Output all the records word for word. Drop the pictures.

Saved entries:
------------------------

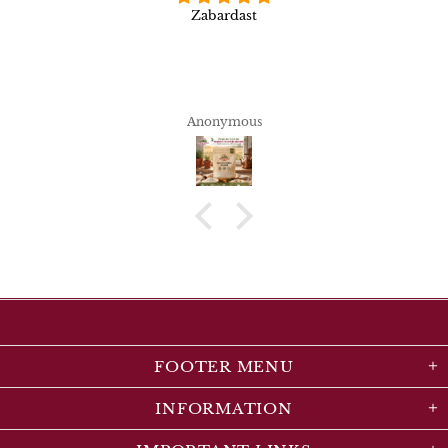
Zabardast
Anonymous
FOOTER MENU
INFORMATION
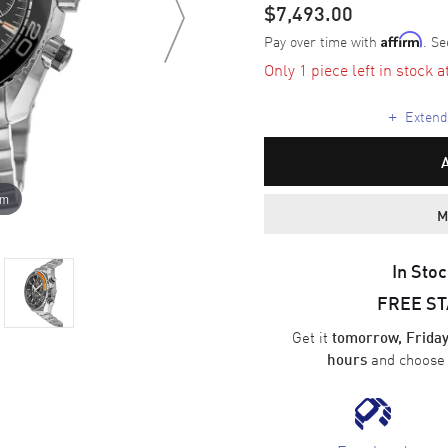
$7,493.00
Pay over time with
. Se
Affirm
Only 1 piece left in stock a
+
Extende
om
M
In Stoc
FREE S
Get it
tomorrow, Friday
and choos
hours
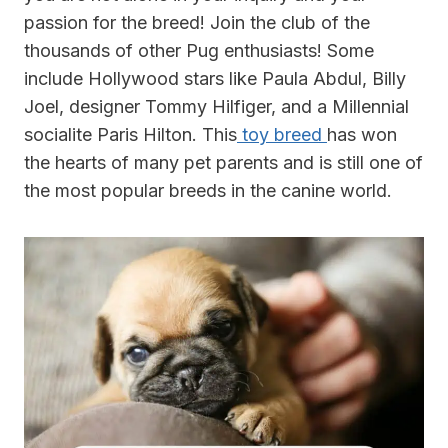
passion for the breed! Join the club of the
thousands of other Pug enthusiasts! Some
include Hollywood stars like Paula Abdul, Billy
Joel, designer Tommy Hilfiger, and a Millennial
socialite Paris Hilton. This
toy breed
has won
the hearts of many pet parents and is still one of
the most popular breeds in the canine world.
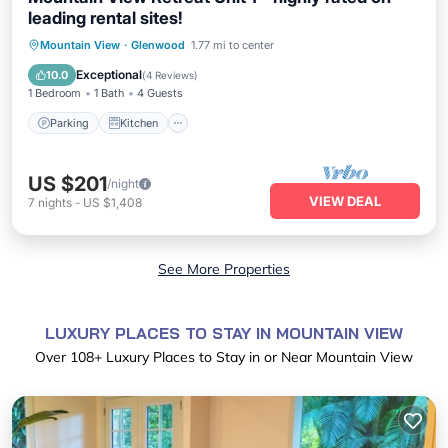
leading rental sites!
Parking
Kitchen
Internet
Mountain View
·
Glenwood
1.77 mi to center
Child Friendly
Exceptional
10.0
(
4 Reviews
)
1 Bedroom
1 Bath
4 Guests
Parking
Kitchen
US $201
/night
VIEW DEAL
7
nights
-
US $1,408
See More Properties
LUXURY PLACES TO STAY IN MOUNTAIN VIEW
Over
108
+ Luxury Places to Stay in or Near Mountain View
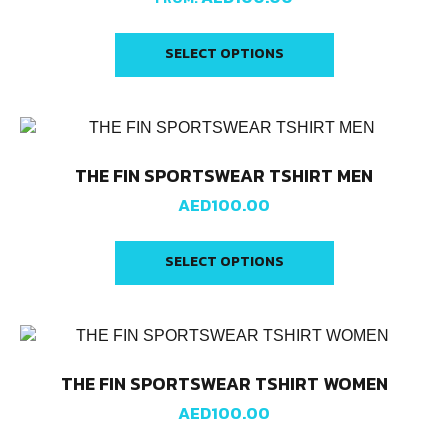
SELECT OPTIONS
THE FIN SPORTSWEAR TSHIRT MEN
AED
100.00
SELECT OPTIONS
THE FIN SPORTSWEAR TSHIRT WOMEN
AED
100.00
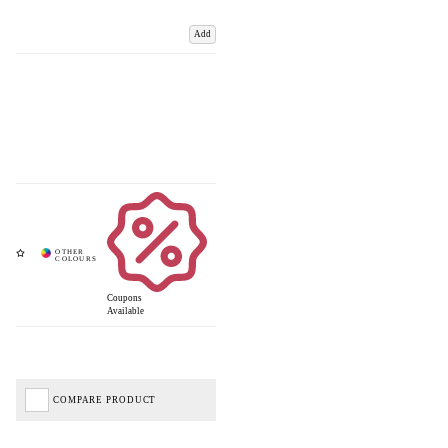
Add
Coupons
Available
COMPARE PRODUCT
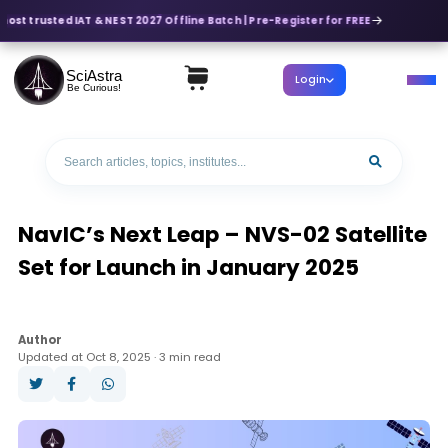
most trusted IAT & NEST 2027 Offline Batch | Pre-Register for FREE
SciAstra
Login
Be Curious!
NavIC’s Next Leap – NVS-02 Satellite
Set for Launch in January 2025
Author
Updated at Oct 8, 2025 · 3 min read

------------------------

Task result -
Zabardast
Anonymous
FOOTER MENU
INFORMATION
$7,493.00
Pay over time with
. Se
Affirm
Only 1 piece left in stock a
+
Extende
om
M
In Stoc
FREE S
Get it
tomorrow, Friday
and choos
hours
passion for the breed! Join the club of the
thousands of other Pug enthusiasts! Some
include Hollywood stars like Paula Abdul, Billy
Joel, designer Tommy Hilfiger, and a Millennial
socialite Paris Hilton. This
toy breed
has won
the hearts of many pet parents and is still one of
the most popular breeds in the canine world.
leading rental sites!
Parking
Kitchen
Internet
Mountain View
·
Glenwood
1.77 mi to center
Child Friendly
Exceptional
10.0
(
4 Reviews
)
1 Bedroom
1 Bath
4 Guests
Parking
Kitchen
US $201
/night
VIEW DEAL
7
nights
-
US $1,408
See More Properties
LUXURY PLACES TO STAY IN MOUNTAIN VIEW
Over
108
+ Luxury Places to Stay in or Near Mountain View
SELECT OPTIONS
THE FIN SPORTSWEAR TSHIRT MEN
AED
100.00
SELECT OPTIONS
THE FIN SPORTSWEAR TSHIRT WOMEN
AED
100.00
Add
Coupons
Available
COMPARE PRODUCT
most trusted IAT & NEST 2027 Offline Batch | Pre-Register for FREE
SciAstra
Login
Be Curious!
NavIC’s Next Leap – NVS-02 Satellite
Set for Launch in January 2025
Author
Updated at Oct 8, 2025 · 3 min read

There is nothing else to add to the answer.